■ EXERCISE PROMPT: Exactly repeat all the records below, omitting the images they hold.

[RECORDS FOR THE TASK — start]

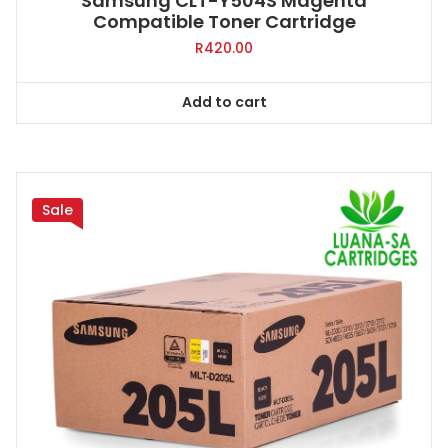
Samsung CLT-Y504S Magenta
Compatible Toner Cartridge
R
420.00
Add to cart
Sale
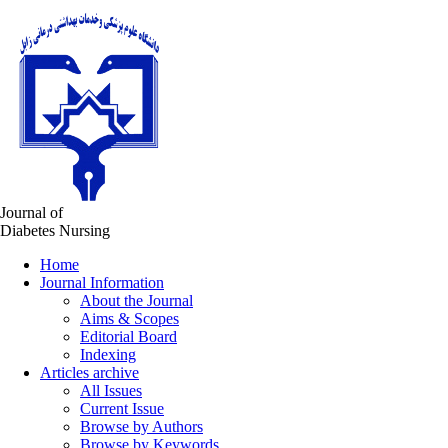
Journal of
Diabetes Nursing
Home
Journal Information
About the Journal
Aims & Scopes
Editorial Board
Indexing
Articles archive
All Issues
Current Issue
Browse by Authors
Browse by Keywords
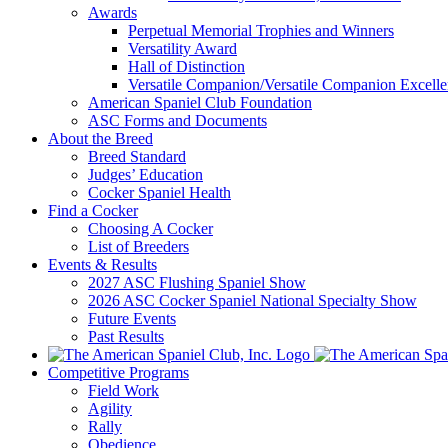
Awards
Perpetual Memorial Trophies and Winners
Versatility Award
Hall of Distinction
Versatile Companion/Versatile Companion Excell
American Spaniel Club Foundation
ASC Forms and Documents
About the Breed
Breed Standard
Judges’ Education
Cocker Spaniel Health
Find a Cocker
Choosing A Cocker
List of Breeders
Events & Results
2027 ASC Flushing Spaniel Show
2026 ASC Cocker Spaniel National Specialty Show
Future Events
Past Results
Competitive Programs
Field Work
Agility
Rally
Obedience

[RECORDS FOR THE TASK — finish]

■ WRITTEN SOLUTION:
Samsung CLT-Y504S Magenta
Compatible Toner Cartridge
R
420.00
Add to cart
Sale
Journal of
Diabetes Nursing
Home
Journal Information
About the Journal
Aims & Scopes
Editorial Board
Indexing
Articles archive
All Issues
Current Issue
Browse by Authors
Browse by Keywords
Awards
Perpetual Memorial Trophies and Winners
Versatility Award
Hall of Distinction
Versatile Companion/Versatile Companion Excell
American Spaniel Club Foundation
ASC Forms and Documents
About the Breed
Breed Standard
Judges’ Education
Cocker Spaniel Health
Find a Cocker
Choosing A Cocker
List of Breeders
Events & Results
2027 ASC Flushing Spaniel Show
2026 ASC Cocker Spaniel National Specialty Show
Future Events
Past Results
Competitive Programs
Field Work
Agility
Rally
Obedience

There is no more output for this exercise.